Reproduce each line below with no alterations.
══════
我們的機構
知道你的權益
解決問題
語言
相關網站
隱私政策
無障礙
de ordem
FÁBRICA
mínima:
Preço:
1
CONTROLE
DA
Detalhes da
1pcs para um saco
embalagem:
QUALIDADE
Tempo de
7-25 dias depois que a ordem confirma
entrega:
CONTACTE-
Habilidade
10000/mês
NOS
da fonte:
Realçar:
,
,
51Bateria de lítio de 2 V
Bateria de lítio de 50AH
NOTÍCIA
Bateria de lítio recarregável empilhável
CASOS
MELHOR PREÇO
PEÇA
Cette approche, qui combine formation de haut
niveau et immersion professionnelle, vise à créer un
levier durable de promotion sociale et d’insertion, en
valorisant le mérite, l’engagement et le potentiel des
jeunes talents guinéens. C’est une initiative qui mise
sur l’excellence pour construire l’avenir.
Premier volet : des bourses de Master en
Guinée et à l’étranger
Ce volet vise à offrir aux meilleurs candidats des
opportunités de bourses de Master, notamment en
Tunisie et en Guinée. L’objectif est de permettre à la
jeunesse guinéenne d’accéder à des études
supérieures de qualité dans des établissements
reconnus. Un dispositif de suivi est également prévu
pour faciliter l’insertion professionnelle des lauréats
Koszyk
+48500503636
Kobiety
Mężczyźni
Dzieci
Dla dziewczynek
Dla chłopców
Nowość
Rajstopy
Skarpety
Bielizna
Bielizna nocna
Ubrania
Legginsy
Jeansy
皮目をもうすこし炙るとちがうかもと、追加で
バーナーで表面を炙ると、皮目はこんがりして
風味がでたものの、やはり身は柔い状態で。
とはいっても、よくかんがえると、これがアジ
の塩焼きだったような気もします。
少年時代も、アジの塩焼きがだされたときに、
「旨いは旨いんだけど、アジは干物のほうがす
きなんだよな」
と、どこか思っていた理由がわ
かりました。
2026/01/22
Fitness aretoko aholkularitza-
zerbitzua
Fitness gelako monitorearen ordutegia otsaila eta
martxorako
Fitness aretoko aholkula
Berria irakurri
══════
Task result.
我們的機構
知道你的權益
解決問題
語言
相關網站
隱私政策
無障礙
de ordem
FÁBRICA
mínima:
Preço:
1
CONTROLE
DA
Detalhes da
1pcs para um saco
embalagem:
QUALIDADE
Tempo de
7-25 dias depois que a ordem confirma
entrega:
CONTACTE-
Habilidade
10000/mês
NOS
da fonte:
Realçar:
,
,
51Bateria de lítio de 2 V
Bateria de lítio de 50AH
NOTÍCIA
Bateria de lítio recarregável empilhável
CASOS
MELHOR PREÇO
PEÇA
Cette approche, qui combine formation de haut
niveau et immersion professionnelle, vise à créer un
levier durable de promotion sociale et d’insertion, en
valorisant le mérite, l’engagement et le potentiel des
jeunes talents guinéens. C’est une initiative qui mise
sur l’excellence pour construire l’avenir.
Premier volet : des bourses de Master en
Guinée et à l’étranger
Ce volet vise à offrir aux meilleurs candidats des
opportunités de bourses de Master, notamment en
Tunisie et en Guinée. L’objectif est de permettre à la
jeunesse guinéenne d’accéder à des études
supérieures de qualité dans des établissements
reconnus. Un dispositif de suivi est également prévu
pour faciliter l’insertion professionnelle des lauréats
Koszyk
+48500503636
Kobiety
Mężczyźni
Dzieci
Dla dziewczynek
Dla chłopców
Nowość
Rajstopy
Skarpety
Bielizna
Bielizna nocna
Ubrania
Legginsy
Jeansy
皮目をもうすこし炙るとちがうかもと、追加で
バーナーで表面を炙ると、皮目はこんがりして
風味がでたものの、やはり身は柔い状態で。
とはいっても、よくかんがえると、これがアジ
の塩焼きだったような気もします。
少年時代も、アジの塩焼きがだされたときに、
「旨いは旨いんだけど、アジは干物のほうがす
きなんだよな」
と、どこか思っていた理由がわ
かりました。
2026/01/22
Fitness aretoko aholkularitza-
zerbitzua
Fitness gelako monitorearen ordutegia otsaila eta
martxorako
Fitness aretoko aholkula
Berria irakurri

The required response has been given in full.